Security experts at Trend Micro are warning Android users of some severe programming blunders in Qualcomm's kernel-level Snapdragon code that if exploited, can be used by attackers for gaining root access and taking full control of your device.
Gaining root access on a device is a matter of concern, as it grants attackers access to admin level capabilities, allowing them to turn your device against you to snap your pictures, and snoop on your personal data including accounts’ passwords, emails, messages and photos.
The company’s own website notes that Qualcomm Snapdragon SoCs (systems on a chip) power more than a Billion smart devices, including many Internet of Things (IoTs) as of today. Thus, the issue puts many people at risk of being attacked.
Although Google has pushed out updates after Trend Micro privately reported the issues that now prevents attackers from gaining root access with a specially crafted app, users will not be getting updates anytime soon.
The security update rolls out to your device through a long chain:
Qualcomm → Google → Your device's manufacturer → Your network carrier → Your handheld over the air
"Given that many of these devices are either no longer being patched or never received any patches in the first place," said Trend engineer Wish Wu, "they would essentially be left in an insecure state without any patch forthcoming."
Unfortunately, what’s more concerning is the fact that the same vulnerable chips are used in a large number of IoT devices, which are no longer in line for security updates. This makes it possible for hackers to gain root access to these connected devices, which is more worrying.
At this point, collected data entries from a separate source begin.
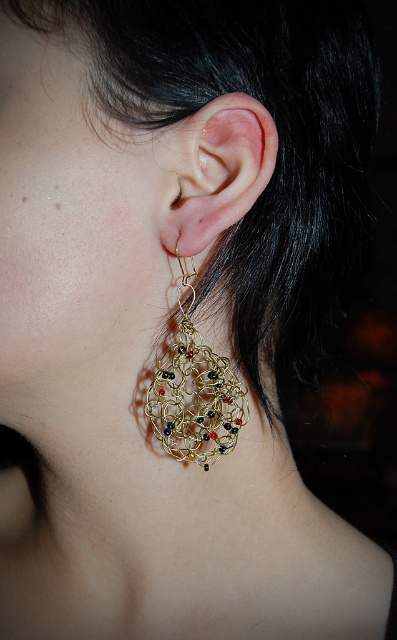 What do you see at coordinates (213, 170) in the screenshot? This screenshot has width=397, height=640. I see `matte gold earring at center` at bounding box center [213, 170].

Does matte gold earring at center have a larger size compared to gold wire mesh earring at lower left?

No, matte gold earring at center is not bigger than gold wire mesh earring at lower left.

This screenshot has height=640, width=397. I want to click on matte gold earring at center, so click(213, 170).

The image size is (397, 640). Find the location of `matte gold earring at center`. matte gold earring at center is located at coordinates pyautogui.click(x=213, y=170). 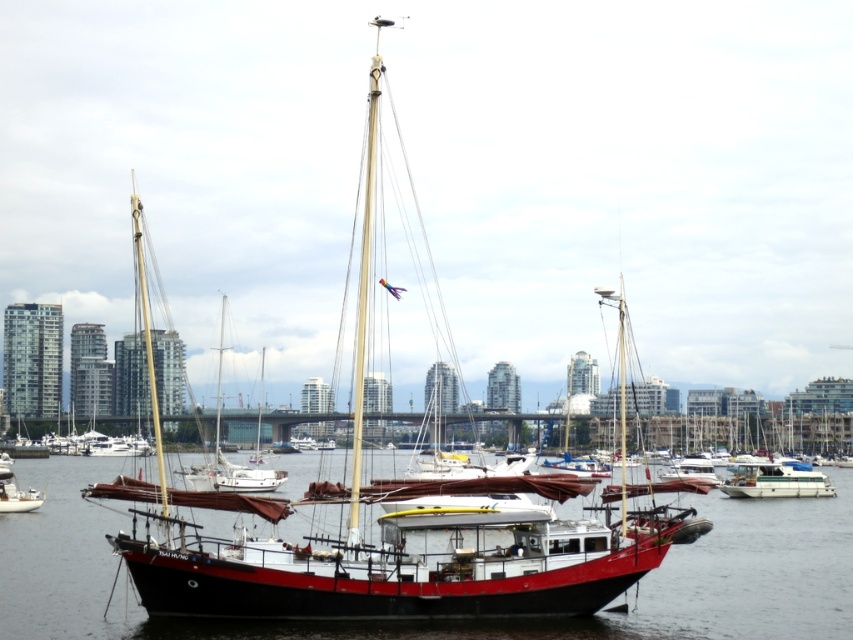 Question: Does red matte sailboat at center have a greater width compared to black matte water at center?

Choices:
 (A) yes
 (B) no

Answer: (B)

Question: Which object is the farthest from the black matte water at center?

Choices:
 (A) matte black sailboat at left
 (B) white glossy catamaran at center
 (C) red matte sailboat at center

Answer: (A)

Question: Is red matte sailboat at center in front of white glossy catamaran at center?

Choices:
 (A) yes
 (B) no

Answer: (A)

Question: Estimate the real-world distances between objects in this image. Which object is farther from the white glossy catamaran at center?

Choices:
 (A) red matte sailboat at center
 (B) black matte water at center

Answer: (A)

Question: Estimate the real-world distances between objects in this image. Which object is closer to the matte black sailboat at left?

Choices:
 (A) white glossy catamaran at center
 (B) black matte water at center

Answer: (B)

Question: Where is black matte water at center located in relation to white glossy catamaran at center in the image?

Choices:
 (A) left
 (B) right

Answer: (A) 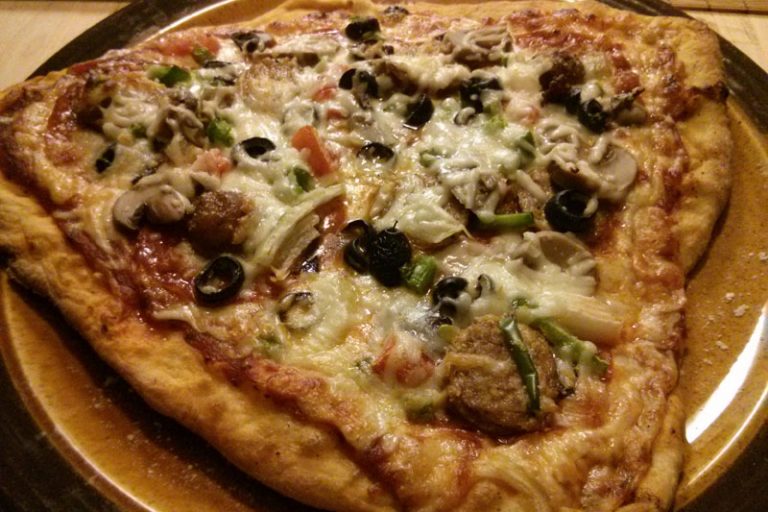 The width and height of the screenshot is (768, 512). Identify the location of beige surface. (45, 28), (733, 29). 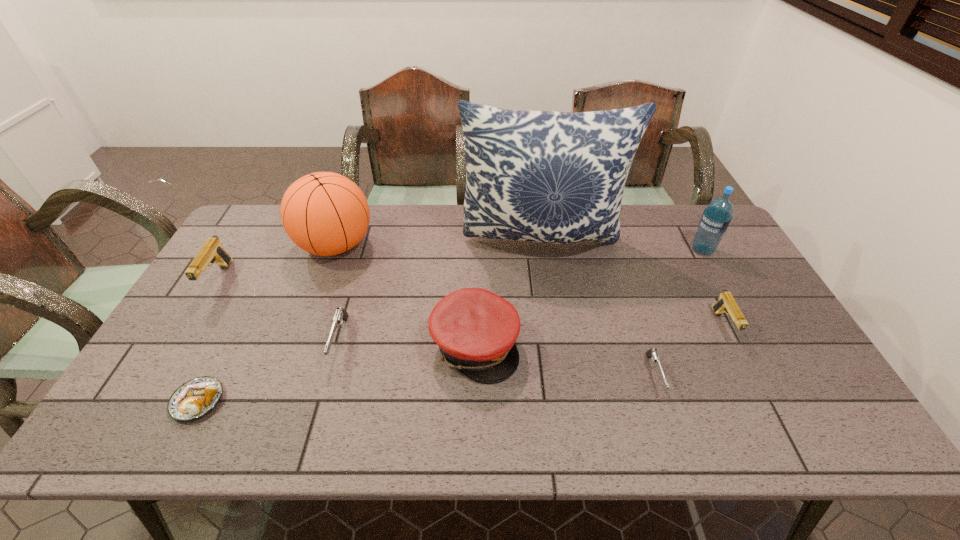 In order to click on free space that satisfies the following two spatial constraints: 1. at the barrel of the leftmost pistol; 2. on the right side of the shortest object in this screenshot , I will do `click(144, 401)`. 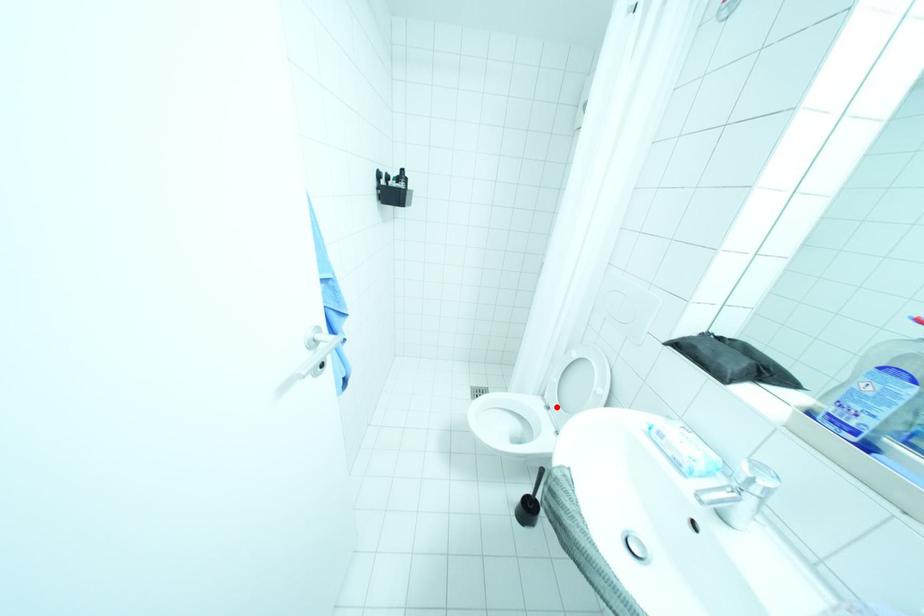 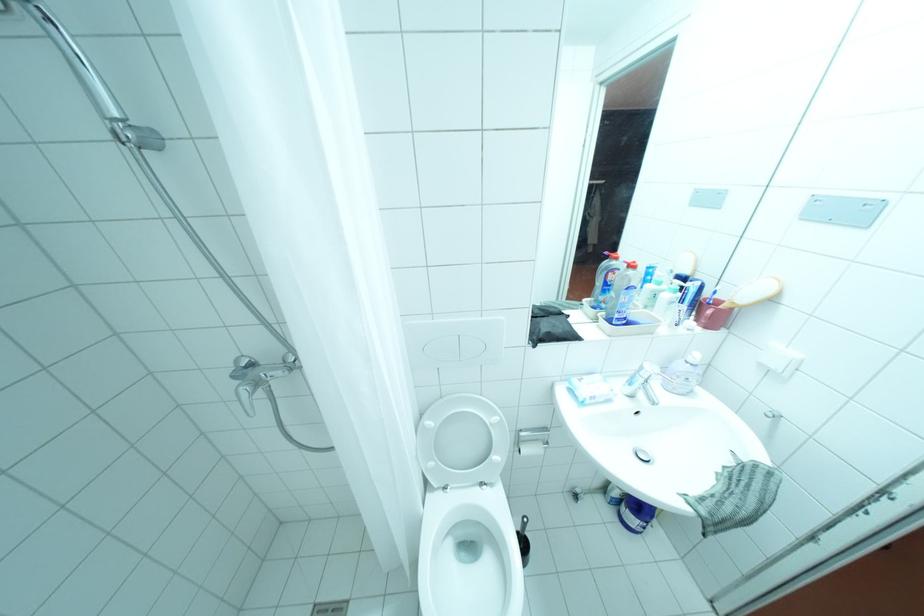 Question: I am providing you with two images of the same scene from different viewpoints. Given a red point in image1, look at the same physical point in image2. Is it:

Choices:
 (A) Closer to the viewpoint
 (B) Farther from the viewpoint

Answer: (B) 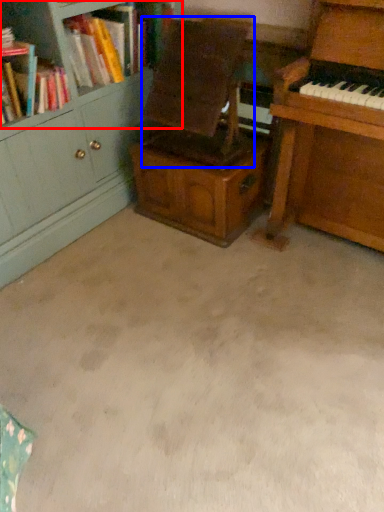 Question: Among these objects, which one is nearest to the camera, bookcase (highlighted by a red box) or armchair (highlighted by a blue box)?

Choices:
 (A) bookcase
 (B) armchair

Answer: (B) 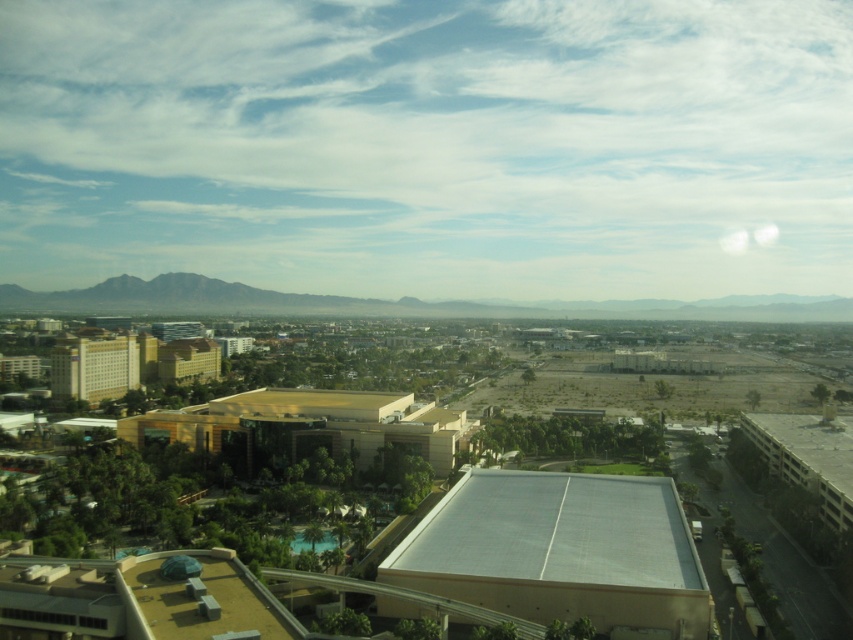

"Smartphones aren't the only problem here," said Trend's Noah Gamer. "Qualcomm also sells their SoCs to vendors producing devices considered part of the Internet of Things, meaning these gadgets are just as at risk."
"If IoT is going to be as widespread as many experts predict, there needs to be some sort of system in place ensuring these devices are safe for public use. Security updates are an absolute necessity these days, and users of these connected devices need to know what they're dealing with."
Whatever be the reason: if security patches are not available for your device model or take too long to arrive, in both the cases it gives miscreants time to exploit the security holes to gain control of your device.
However, some users are lucky to choose Google’s handsets that get their patches direct from the tech giant automatically, making them safe from the vulnerabilities. The handsets include Nexus 5X, Nexus 6P, Nexus 6, Nexus 5, Nexus 4, Nexus 7, Nexus 9, and Nexus 10.
All of the smart devices using the Qualcomm Snapdragon 800 series, including the 800, 805 and 810 and running a 3.10-version kernel are affected by the vulnerabilities.
The vulnerable code is present in Android version 4 to version 6. In the tests, researchers found Nexus 5, 6 and 6P, and Samsung Galaxy Note Edge using vulnerable versions of Qualy's code.
Though the researchers do not have access to every Android handset and tablet to test, the list of vulnerable devices is non-exhaustive.
Since the researchers have not disclosed full details about the flaws, the short brief about the vulnerabilities is as follows:
1. Qualcomm-related flaw (CVE-2016-0819): The vulnerability has been described by the researchers as a logic bug that allows a small section of kernel memory to be tampered with after it is freed, causing an information leakage and a Use After Free issue in Android.
2. The flaw (CVE-2016-0805) is in Qualcomm chipset kernel function get_krait_evtinfo: The get_krait_evtinfo function returns an index into an array used by other kernel functions. With the help of carefully crafted input data, it is possible to generate a malicious index, leading to a buffer overflow.
3. Gaining root access: Using both the flaws together on vulnerable devices, attackers can gain root access on the device.
The researchers will disclose the full details of exactly how to leverage the bugs at the upcoming Hack In The Box security conference in the Netherlands to be held in late May 2016.